Lopez v. KMDG LLC et al
Filing
22
ORDER signed by Judge Rudolph T. Randa on 8/24/2015. By 9/11/2015 parties to file response to the questions raised by this Order. (cc: all counsel)(cb)
UNITED STATES DISTRICT COURT
EASTERN DISTRICT OF WISCONSIN
MANUEL LOPEZ,
Individually and on behalf
of those similarly situated,
Plaintiffs,
-vs-
Case No. 14-C-281
KMDG LLC,
d/b/a The Branded Steer Wood
Grill Rotisserie & Saloon, and
DENNIS GIANNOPOULOS,
Defendants.
DECISION AND ORDER
This putative class action to recover unpaid overtime wages under
the Fair Labor Standards Act (“FLSA”) and Wisconsin’s wage and hour
laws is before the Court for approval of a settlement agreement between
“Plaintiff Manuel Lopez and those individuals who have opted into this
action, Jesus Flores, Homero Lopez, Antonio Aquino, Noe Guitron, Ever
Lopez, Pedro Lopez, and Jose Rodriguez . . . and Defendants KMDG LLC,
d/b/a The Braned [sic] Steer Wood Grill Rotisserie & Saloon and Dennis
Giannopoulos.” (ECF No. 21.) As will be further explained, the proposed
stipulation raises several questions and will not be approved until they are
resolved.
The FLSA permits collective action “against any employer . . . by
any one or more employees for and in behalf of himself or themselves and
other employees similarly situated.” 29 U.S.C. § 216(b). Unlike a typical
class action suit under Fed. R. Civ. P. 23, where an unwilling plaintiff must
“opt out” of the class, a class action pursuant to Section 216(b) of the FLSA
requires employees or former employees to “opt in” to the class, by filing a
written consent to join the action. Woods v. N.Y. Life Ins. Co., 686 F.2d 578,
579-80 (7th Cir. 1982) (explaining differences between collective action
under the FLSA and class action certified pursuant to Rule 23).
While seeking court approval of the settlement as required by the
FLSA, the parties do not address the collective action aspect of the case
and, other than having the additional individuals opt in, Manuel Lopez has
not sought conditional certification of the action. The parties’ stipulation
also cites cases regarding attorneys’ fees, In re Linerboard Antitrust Litig.,
292 F. Supp. 2d 631, 640 (E.D. Pa. 2003) and In re Rent-Way Sec. Litig.,
305 F. Supp. 2d 491, 509 (W.D. Pa. 2003); however, both are class action
cases. There is a further concern regarding the impact of Damasco v.
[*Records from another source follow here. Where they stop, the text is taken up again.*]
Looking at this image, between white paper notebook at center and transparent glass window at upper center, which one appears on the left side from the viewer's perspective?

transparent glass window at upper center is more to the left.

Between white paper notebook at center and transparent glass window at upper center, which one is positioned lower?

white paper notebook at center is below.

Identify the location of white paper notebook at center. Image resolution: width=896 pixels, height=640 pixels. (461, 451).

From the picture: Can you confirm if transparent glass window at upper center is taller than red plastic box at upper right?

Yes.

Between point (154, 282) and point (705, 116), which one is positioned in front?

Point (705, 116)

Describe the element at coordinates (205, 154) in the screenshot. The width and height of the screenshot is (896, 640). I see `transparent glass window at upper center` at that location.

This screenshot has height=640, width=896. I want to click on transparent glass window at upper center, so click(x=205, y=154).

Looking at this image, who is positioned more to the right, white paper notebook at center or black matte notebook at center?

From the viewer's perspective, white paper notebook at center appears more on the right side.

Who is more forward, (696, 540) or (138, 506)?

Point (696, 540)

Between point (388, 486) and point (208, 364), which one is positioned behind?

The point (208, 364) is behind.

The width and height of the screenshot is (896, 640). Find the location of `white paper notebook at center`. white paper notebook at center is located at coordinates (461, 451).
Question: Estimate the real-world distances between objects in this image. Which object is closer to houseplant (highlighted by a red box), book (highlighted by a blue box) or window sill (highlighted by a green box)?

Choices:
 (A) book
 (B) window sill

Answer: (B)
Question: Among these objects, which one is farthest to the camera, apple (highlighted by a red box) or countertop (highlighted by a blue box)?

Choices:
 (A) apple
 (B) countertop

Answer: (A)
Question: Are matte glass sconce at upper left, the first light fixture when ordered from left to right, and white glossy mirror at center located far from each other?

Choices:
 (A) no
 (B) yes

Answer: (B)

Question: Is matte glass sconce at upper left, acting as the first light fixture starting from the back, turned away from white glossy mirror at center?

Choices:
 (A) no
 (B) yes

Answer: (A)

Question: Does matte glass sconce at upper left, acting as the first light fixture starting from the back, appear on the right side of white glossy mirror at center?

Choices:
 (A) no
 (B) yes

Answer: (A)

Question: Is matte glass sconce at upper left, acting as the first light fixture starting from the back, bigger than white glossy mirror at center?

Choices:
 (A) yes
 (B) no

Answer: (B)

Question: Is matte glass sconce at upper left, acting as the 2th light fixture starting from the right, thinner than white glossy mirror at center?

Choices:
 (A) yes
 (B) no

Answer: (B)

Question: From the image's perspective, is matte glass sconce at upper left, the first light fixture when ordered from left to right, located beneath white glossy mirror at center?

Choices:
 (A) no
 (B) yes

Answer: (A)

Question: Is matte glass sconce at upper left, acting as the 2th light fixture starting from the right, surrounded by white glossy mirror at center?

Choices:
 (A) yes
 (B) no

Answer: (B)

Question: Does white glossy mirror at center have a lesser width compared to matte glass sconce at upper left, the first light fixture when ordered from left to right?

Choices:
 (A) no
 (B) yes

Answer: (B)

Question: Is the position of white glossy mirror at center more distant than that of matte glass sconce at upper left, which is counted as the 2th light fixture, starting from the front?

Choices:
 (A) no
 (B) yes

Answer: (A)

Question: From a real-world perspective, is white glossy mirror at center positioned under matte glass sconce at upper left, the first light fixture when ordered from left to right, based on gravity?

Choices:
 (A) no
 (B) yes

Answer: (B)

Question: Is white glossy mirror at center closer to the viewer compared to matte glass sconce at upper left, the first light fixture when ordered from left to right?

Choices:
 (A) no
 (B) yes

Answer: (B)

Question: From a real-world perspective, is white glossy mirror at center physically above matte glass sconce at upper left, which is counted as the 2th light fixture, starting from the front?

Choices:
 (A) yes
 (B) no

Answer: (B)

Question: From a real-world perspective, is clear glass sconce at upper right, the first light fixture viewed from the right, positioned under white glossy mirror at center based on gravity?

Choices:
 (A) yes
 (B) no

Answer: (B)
Clearwire Corp., 662 F.3d 891, 896 (7th Cir. 2011) on the proposed
collective nature of the action. See Morse v. Equity Lifestyle Props. Inc., No.
2:13-CV-00408-JMS-MJD, 2014 WL 1764927 at *3 (S.D. Ind. Apr. 30,
-2-
2014). Therefore, the Court will require the parties to file a response to the
foregoing questions by the stated deadline.
The parties’ attention is also directed to the first sentence in
paragraph six of their stipulation which contains two typographical errors
in the specified years.
NOW, THEREFORE, BASED ON THE FOREGOING, IT IS
HEREBY ORDERED THAT:
The parties MUST file a response to the questions raised by this
Decision on or before September 11, 2015.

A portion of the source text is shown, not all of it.